2 そもそも,少年法は,少年の可塑性に鑑み,少年の健全育成を目的とし,保護・教育の優先をうたっている(少年法1条)のであるから,犯罪被害者等の少年審判への関与を検討するにあたっては慎重な検討を必要とする。
3 犯罪被害者等による少年審判の傍聴を認めるべきとする論拠として,①犯罪被害者側の「知る権利」の実現,②刑事訴訟手続で傍聴が認められていること,③事実認定を適正に行うことが主にあげられる。
しかし,②犯罪被害者側の「知る権利」は,2000年の法「改正」によって認められた審判開始決定後の記録の閲覧・謄写,意見の聴取,審判結果の通知等の制度の活用によって十分実現できるはずである。また,②刑事訴訟手続で傍聴が認められていたとしても,少年法は刑事訴訟法と目的を異にするのであるから,直ちに傍聴を認めることにはならない。さらに,③事実認定の適正化についても,犯罪被害者が審判を傍聴することで少年が萎縮して事実を主張できなくなる危険があることを考慮すれば,犯罪被害者の傍聴が事実認定の適正化に結びつくとまでは言いきれない。
それどころか,犯罪被害者等の傍聴を認めることには,次のような問題点がある。
(1) 少年が萎縮してしまうこと
 少年は,成長発達の途上にあり,精神的に未成熟であり,特に少年審判が事件発生から間もない期間に進められるため,犯罪被害者等が少年審判を傍聴すると,少年が精神的に萎縮し,審判廷で率直に心情を語ったり,事実関係について発言することができなくなるおそれがある。
これにより,少年の弁解を封じ込めて,誤った事実認定をするおそれが生じてしまう。
(2) プライバシーに関する事項を取り上げることが困難になること
 被害者等が傍聴している状況において,裁判官や調査官等が,少年の生育歴や家族関係の問題といったプライバシーに深く関わる事項を取り上げることが困難化するおそれがある。
かかる事項を取り上げずに少年審判を行えば,少年審判の内容が表面的に現れた事情だけに基づく形式的なものになりかねない。
(3) 少年審判のケースワーク機能が減退すること
 少年審判は,少年の未成熟さを考慮し,少年の心身の状況に最も相応しい対応をするべく,少年への責任追及のみを中心とするのではなく,少年みずからが問題を解決できるように援助するというケースワーク機能を有している。
しかし,犯罪被害者等が少年審判を傍聴するのであれば,裁判所としては少年の責任追及を中心とした手続を進行せざるを得なくなり,少年審判のケースワーク機能が減退してしまう。
(4) 保安上の問題等が生じること
一般に少年審判法廷は,刑事裁判法廷と異なり,非常に狭く,傍聴席もおかれていない。このため,犯罪被害者等が少年審判を傍聴するのであれば,犯罪被害者等と少年の距離は極めて近くならざるを得ない。
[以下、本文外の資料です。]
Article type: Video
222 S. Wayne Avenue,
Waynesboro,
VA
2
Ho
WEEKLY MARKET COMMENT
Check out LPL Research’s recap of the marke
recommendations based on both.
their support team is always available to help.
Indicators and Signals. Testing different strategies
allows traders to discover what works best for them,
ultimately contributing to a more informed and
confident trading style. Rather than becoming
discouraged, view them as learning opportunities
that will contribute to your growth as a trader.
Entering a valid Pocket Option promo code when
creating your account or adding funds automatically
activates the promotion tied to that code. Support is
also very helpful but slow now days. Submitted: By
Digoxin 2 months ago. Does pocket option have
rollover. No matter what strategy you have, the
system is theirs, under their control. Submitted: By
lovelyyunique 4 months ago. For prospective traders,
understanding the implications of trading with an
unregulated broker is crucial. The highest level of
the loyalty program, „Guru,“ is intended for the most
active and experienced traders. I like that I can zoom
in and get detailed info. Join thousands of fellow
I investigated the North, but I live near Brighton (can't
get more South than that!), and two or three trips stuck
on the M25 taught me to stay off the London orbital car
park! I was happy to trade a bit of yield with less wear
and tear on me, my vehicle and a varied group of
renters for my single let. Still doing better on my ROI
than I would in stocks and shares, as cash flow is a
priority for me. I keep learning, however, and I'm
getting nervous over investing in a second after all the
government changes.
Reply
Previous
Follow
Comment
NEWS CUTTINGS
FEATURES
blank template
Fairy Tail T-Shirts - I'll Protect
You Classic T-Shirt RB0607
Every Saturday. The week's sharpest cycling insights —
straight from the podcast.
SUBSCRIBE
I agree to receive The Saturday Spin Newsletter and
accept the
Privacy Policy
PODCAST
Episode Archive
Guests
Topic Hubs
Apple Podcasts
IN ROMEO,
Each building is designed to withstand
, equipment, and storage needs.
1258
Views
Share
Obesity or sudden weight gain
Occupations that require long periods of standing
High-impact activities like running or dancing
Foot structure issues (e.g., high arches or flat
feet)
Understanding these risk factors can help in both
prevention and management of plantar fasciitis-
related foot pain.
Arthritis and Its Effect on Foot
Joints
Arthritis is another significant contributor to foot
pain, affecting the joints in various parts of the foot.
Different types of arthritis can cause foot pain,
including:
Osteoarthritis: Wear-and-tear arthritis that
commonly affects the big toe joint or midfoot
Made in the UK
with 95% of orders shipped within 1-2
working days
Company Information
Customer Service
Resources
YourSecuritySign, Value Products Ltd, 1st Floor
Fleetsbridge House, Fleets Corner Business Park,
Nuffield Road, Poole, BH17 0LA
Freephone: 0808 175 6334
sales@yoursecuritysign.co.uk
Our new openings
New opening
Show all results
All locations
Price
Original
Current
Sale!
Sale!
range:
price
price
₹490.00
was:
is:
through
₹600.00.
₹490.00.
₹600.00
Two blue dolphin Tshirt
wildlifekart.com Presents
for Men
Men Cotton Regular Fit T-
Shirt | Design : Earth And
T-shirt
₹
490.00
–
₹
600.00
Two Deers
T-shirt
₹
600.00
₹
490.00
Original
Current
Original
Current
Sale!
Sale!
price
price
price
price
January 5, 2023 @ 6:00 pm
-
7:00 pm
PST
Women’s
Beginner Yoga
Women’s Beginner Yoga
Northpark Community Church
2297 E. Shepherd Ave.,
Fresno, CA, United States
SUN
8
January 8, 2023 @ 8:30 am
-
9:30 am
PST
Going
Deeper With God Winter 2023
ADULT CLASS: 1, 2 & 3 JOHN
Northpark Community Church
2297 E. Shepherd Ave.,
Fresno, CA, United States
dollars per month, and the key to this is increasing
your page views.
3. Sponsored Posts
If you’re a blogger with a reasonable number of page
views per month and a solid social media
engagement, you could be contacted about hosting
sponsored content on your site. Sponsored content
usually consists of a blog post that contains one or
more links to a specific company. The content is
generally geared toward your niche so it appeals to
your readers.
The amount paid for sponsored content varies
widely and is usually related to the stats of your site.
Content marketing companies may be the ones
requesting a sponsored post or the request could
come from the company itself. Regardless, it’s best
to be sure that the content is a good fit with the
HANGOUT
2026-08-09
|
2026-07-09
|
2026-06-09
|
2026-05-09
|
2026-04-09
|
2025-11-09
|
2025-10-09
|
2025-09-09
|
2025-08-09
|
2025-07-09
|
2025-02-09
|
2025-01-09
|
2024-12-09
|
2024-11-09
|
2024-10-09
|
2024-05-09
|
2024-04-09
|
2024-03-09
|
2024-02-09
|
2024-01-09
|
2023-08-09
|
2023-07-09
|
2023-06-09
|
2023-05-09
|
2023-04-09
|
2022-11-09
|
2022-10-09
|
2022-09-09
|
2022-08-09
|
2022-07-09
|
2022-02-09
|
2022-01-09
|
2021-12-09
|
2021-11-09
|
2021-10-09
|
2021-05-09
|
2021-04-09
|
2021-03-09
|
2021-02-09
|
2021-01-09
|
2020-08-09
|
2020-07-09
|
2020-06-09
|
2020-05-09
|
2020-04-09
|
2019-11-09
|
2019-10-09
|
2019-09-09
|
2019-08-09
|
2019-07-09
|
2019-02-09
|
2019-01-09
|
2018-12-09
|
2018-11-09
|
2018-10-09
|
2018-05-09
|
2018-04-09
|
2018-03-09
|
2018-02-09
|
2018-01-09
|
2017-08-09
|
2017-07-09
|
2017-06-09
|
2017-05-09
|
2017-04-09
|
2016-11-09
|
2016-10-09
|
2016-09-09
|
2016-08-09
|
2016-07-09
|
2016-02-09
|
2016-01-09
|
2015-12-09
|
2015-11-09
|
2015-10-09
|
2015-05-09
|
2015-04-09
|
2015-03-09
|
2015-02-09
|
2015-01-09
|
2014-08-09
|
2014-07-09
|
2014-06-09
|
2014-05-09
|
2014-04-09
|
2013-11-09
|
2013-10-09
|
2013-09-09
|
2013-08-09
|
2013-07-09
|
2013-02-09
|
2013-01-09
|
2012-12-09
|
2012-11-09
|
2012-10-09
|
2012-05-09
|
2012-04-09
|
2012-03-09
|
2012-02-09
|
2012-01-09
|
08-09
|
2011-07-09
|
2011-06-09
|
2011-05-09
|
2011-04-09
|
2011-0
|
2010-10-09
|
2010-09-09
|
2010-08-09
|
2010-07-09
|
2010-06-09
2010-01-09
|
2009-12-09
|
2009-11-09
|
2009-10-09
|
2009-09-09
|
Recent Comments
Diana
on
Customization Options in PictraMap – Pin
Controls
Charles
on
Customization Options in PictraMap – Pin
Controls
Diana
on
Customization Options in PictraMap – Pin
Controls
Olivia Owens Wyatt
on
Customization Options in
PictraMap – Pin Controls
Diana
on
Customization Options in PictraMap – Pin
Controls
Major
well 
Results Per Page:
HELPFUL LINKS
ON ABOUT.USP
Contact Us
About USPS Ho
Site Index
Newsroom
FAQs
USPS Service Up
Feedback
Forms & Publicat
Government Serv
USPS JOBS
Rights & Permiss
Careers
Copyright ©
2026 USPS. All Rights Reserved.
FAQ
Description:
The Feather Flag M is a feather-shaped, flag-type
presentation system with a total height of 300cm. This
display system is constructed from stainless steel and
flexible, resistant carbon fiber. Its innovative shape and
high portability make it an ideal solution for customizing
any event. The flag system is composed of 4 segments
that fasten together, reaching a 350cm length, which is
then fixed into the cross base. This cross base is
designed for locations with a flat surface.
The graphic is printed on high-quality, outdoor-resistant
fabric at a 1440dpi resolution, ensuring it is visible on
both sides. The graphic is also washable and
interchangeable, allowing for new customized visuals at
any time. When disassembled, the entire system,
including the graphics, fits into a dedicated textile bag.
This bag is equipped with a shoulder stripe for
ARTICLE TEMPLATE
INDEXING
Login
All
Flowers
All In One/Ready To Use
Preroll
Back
特に,事件発生から間もない期間に少年審判が行われることを考慮すれば,犯罪被害者等と少年はお互いに極めて緊張感の高い状況となり,保安上の不安も生じる。
 このように,犯罪被害者等による少年審判の傍聴には,さまざまな問題点がある。また,少年の内省を深めるために犯罪被害者等がいる場で少年審判を受ける必要があるのであれば,現行の少年審判規則29条に基づいて,犯罪被害者等を少年審判に在廷させることで十分である。
 したがって,犯罪被害者等による少年審判の傍聴については,少年審判規則29条が認める範囲で犯罪被害者等が少年審判に在廷すれば十分であり,それ以上の規定を設けるべきではない。 
4 よって,当会は,犯罪被害者等による少年審判の傍聴については,少年審判規則29条が認める範囲で犯罪被害者等が少年審判に在廷すれば十分であり,それ以上の規定を設ける改正要綱に強く反対するものである。